Scientific Machine Learning (SciML)
Scientific Machine Learning (SciML) is an interdisciplinary field that merges the principles of physics-based modeling with data-driven techniques like Machine Learning (ML) and Deep Learning (DL). In our lab, the research topic on SciML is coordinated by Prof. Salvatore Cuomo, who leads the efforts in advancing this cutting-edge area of study.
What are Physics-Informed Neural Networks (PINNs)?
A key methodology within SciML is the use of Physics-Informed Neural Networks (PINNs). PINNs combine the power of deep learning with the governing equations of physical systems, allowing us to model complex phenomena without the need for traditional mesh-based methods. By integrating physical laws directly into the neural network’s architecture, PINNs are capable of solving both forward and inverse problems across various domains.
PINNs work by minimizing a loss function that takes into account the physical equations (such as Partial Differential Equations) and boundary conditions. This approach allows us to generate solutions that are not only accurate but also consistent with the underlying physics, even when data is limited.

Our Research Achievements
Our research team has applied PINNs to numerous fields, demonstrating the flexibility and power of this approach. Below are some highlights of our applications:
1. Free Boundary Problems
We have successfully used PINNs to solve challenging free boundary problems, particularly in the context of fluid dynamics. These problems, which involve unknown boundaries, are notoriously difficult for traditional methods. With PINNs, we are able to accurately approximate these boundaries and provide solutions with higher precision.

2. Multi-Asset Option Pricing in Finance
In the financial sector, we applied PINNs to address the pricing of American multi-asset options, which pose significant challenges due to their free boundary nature and path dependency. By using a meshless PINN-based approach, we have achieved greater accuracy and efficiency in predicting option prices compared to conventional methods.
3. Groundwater Flow Simulation
We have also applied PINNs to environmental modeling, particularly for simulating groundwater flow through porous media. Traditional methods like the Finite Difference Method (FDM) struggle with such complex simulations, but PINNs offer a more efficient and accurate solution, especially in higher dimensions.

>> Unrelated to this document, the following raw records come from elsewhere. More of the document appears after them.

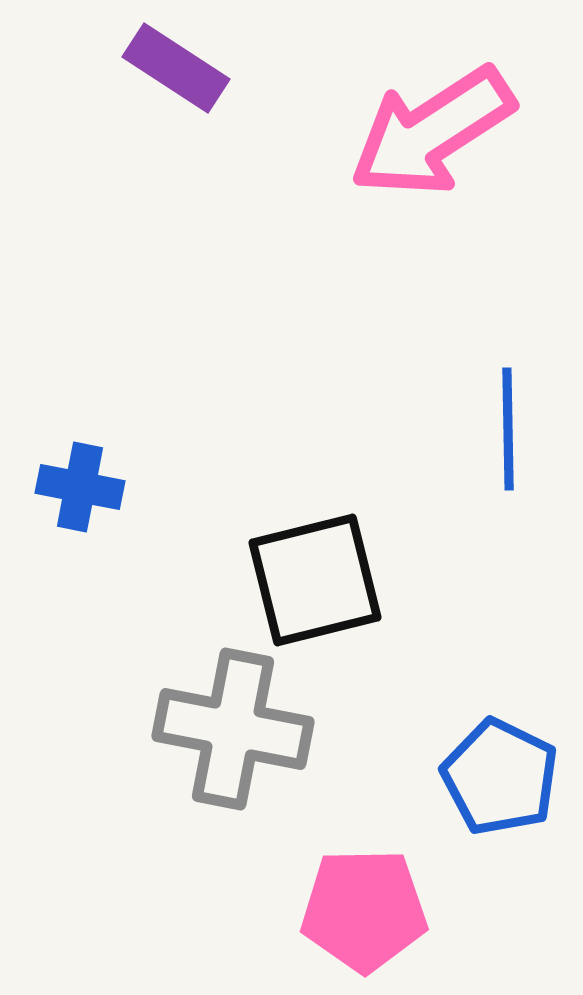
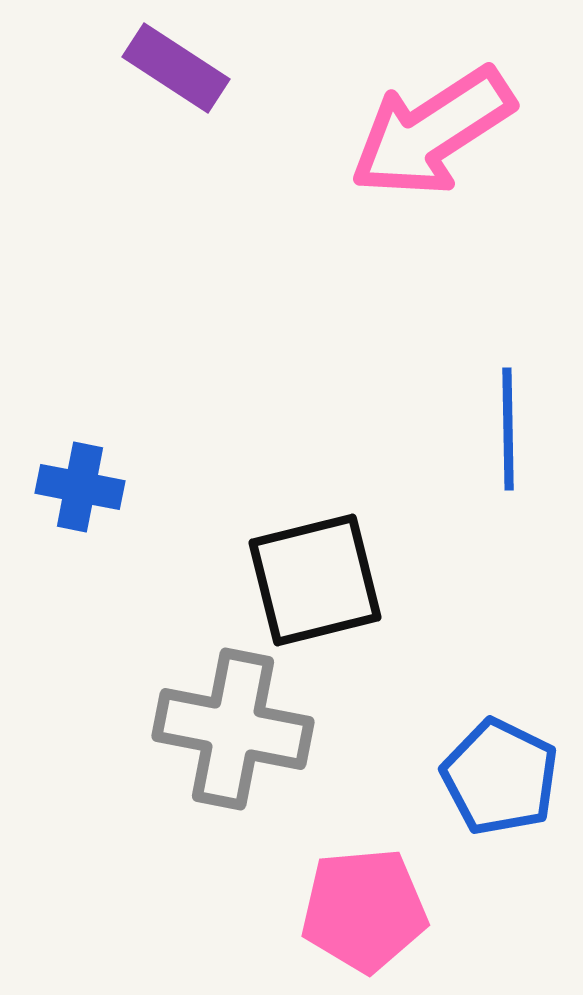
pink pentagon: rotated 4 degrees counterclockwise
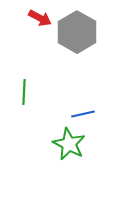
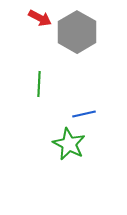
green line: moved 15 px right, 8 px up
blue line: moved 1 px right
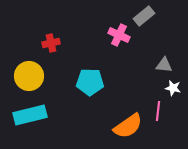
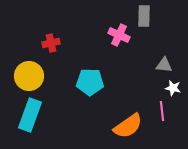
gray rectangle: rotated 50 degrees counterclockwise
pink line: moved 4 px right; rotated 12 degrees counterclockwise
cyan rectangle: rotated 56 degrees counterclockwise
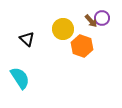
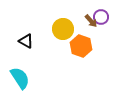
purple circle: moved 1 px left, 1 px up
black triangle: moved 1 px left, 2 px down; rotated 14 degrees counterclockwise
orange hexagon: moved 1 px left
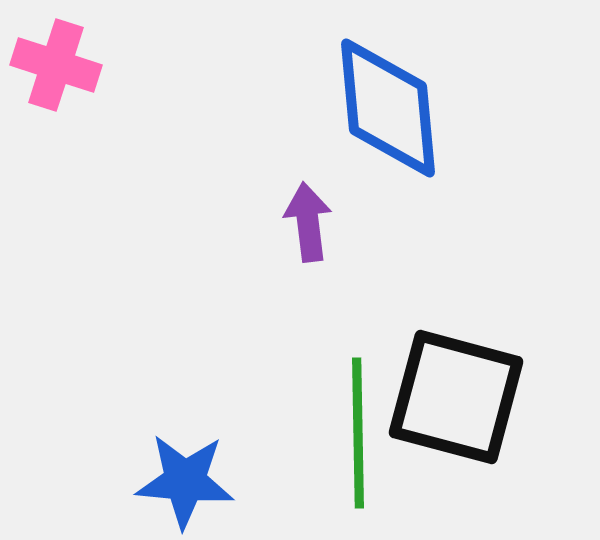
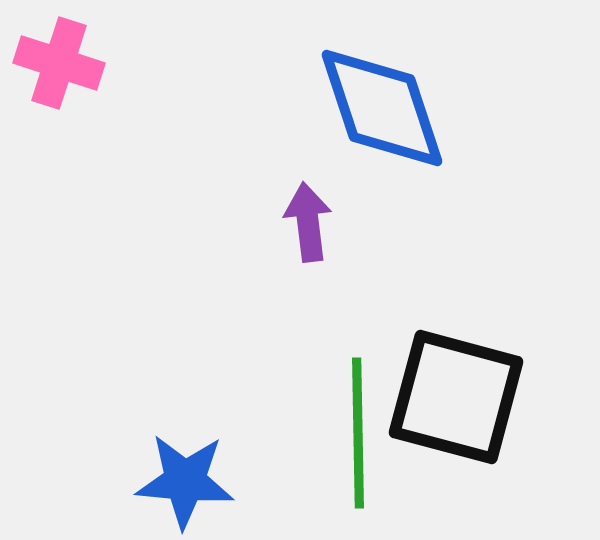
pink cross: moved 3 px right, 2 px up
blue diamond: moved 6 px left; rotated 13 degrees counterclockwise
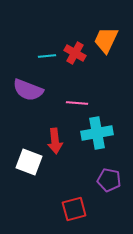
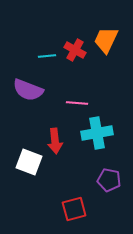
red cross: moved 3 px up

4. Railway Infrastructure Monitoring
PINNs have proven highly effective in monitoring railway infrastructure. By integrating them with sensor data and Kalman Filters, we can predict vertical displacement with high accuracy, helping prevent potential derailments and structural issues.

Our Landmark Survey
In addition to our application-driven research, we have also conducted an extensive survey on the use of Physics-Informed Neural Networks in Scientific Machine Learning. This survey has become a key reference in the field, with over 1100 citations, highlighting its impact and the growing relevance of PINNs in solving real-world problems.
Why Choose PINNs?
- Mesh-Free Methods: PINNs do not require the generation of computational meshes, which simplifies their application to complex, high-dimensional problems.
- Data Efficiency: Because PINNs incorporate physical laws directly, they require fewer data points compared to traditional purely data-driven approaches.
- Versatility: PINNs can be applied across many domains, from finance to environmental modeling, making them a powerful tool for solving both forward and inverse problems.
Future Directions
Moving forward, we are expanding the application of PINNs to include real-time monitoring systems for smart cities and autonomous vehicles. We are also developing hybrid models that combine domain-specific physical laws with machine learning techniques to push the boundaries of what is possible in scientific computing.